Shakirov told CyberScoop in an online chat on Monday that the full extent of the attack on VGTRK was unknown, but there was evidence that it was “significant” and allegedly contained destructive elements. The group’s attack on MosgorBTI, Moscow’s real estate registration system, required the creation of an entirely new website, Shakirov said.

The attack on the courts targeted a centralized system called GAS Pravosudie, which had been inaccessible since early Monday morning.

“The attack on the court system has received much less attention than the one on VGTRK, but it can have serious consequences,” Shakirov said, pointing out that the system “is quite large and is not used only for public information.” So far there have been “only reports of access to websites and no indication that the work of the courts has been disrupted in any way,” he said.
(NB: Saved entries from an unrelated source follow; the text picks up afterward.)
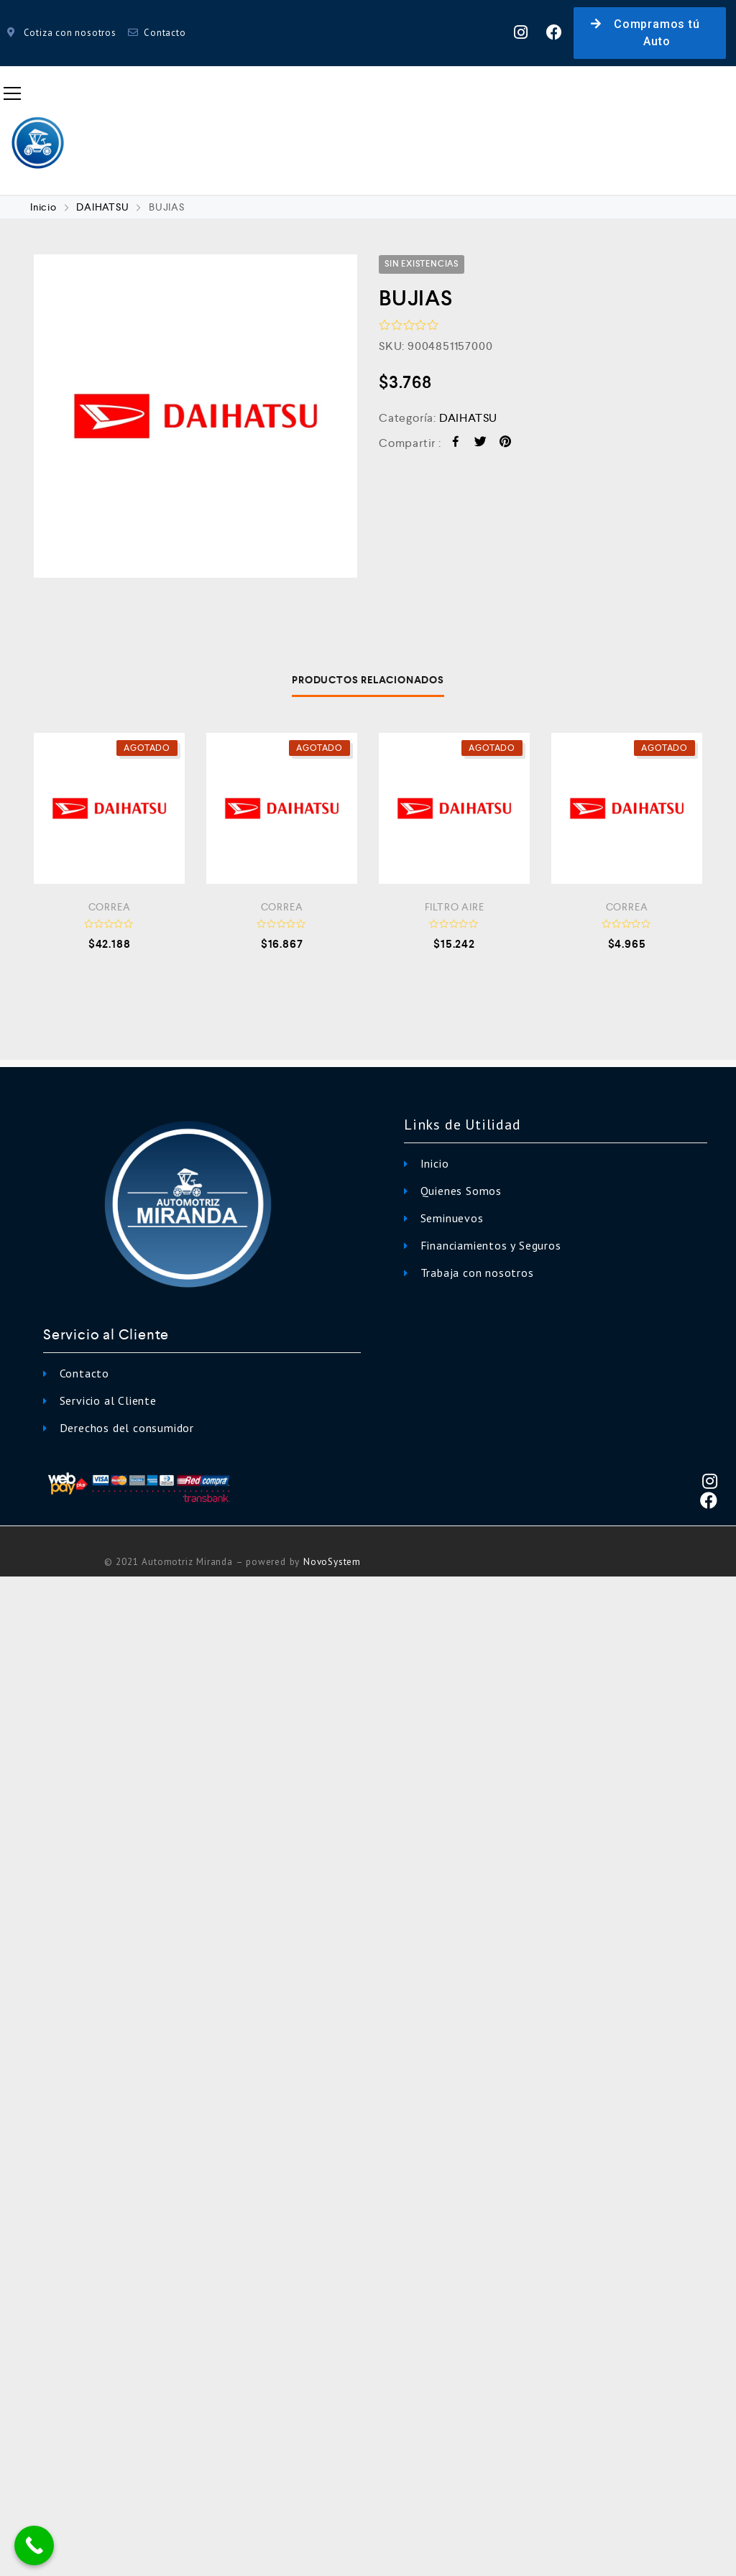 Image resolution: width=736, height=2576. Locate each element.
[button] (649, 33)
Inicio (43, 206)
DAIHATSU (102, 206)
The BO team claimed responsibility for a series of destructive cyberattacks last year related to Ukraine’s defense against Russian attacks. In August, for example, the group claimed responsibility for an attack on an internet provider that provided services to a Russian nuclear contractor in the city of Snezhinsk, one of Russia’s “closed” cities involved in the country’s nuclear program.

This and other attacks reportedly involved cooperation with the Defense Intelligence Agency of Ukraine (GUR). The agency has acknowledged cyberattacks on Russian targets in the past in collaboration with the BO team.

The agency has conducted more than 100 “large-scale cyber operations” in Russia since the full-scale invasion began, the agency said in a statement on its website, as part of its mission to collect intelligence and “damage and harm the country destroy”. enemy equipment used for the transmission of information or the functioning of the financial and economic activities of certain institutions or companies.”

The agency did not immediately respond to a request for comment Monday.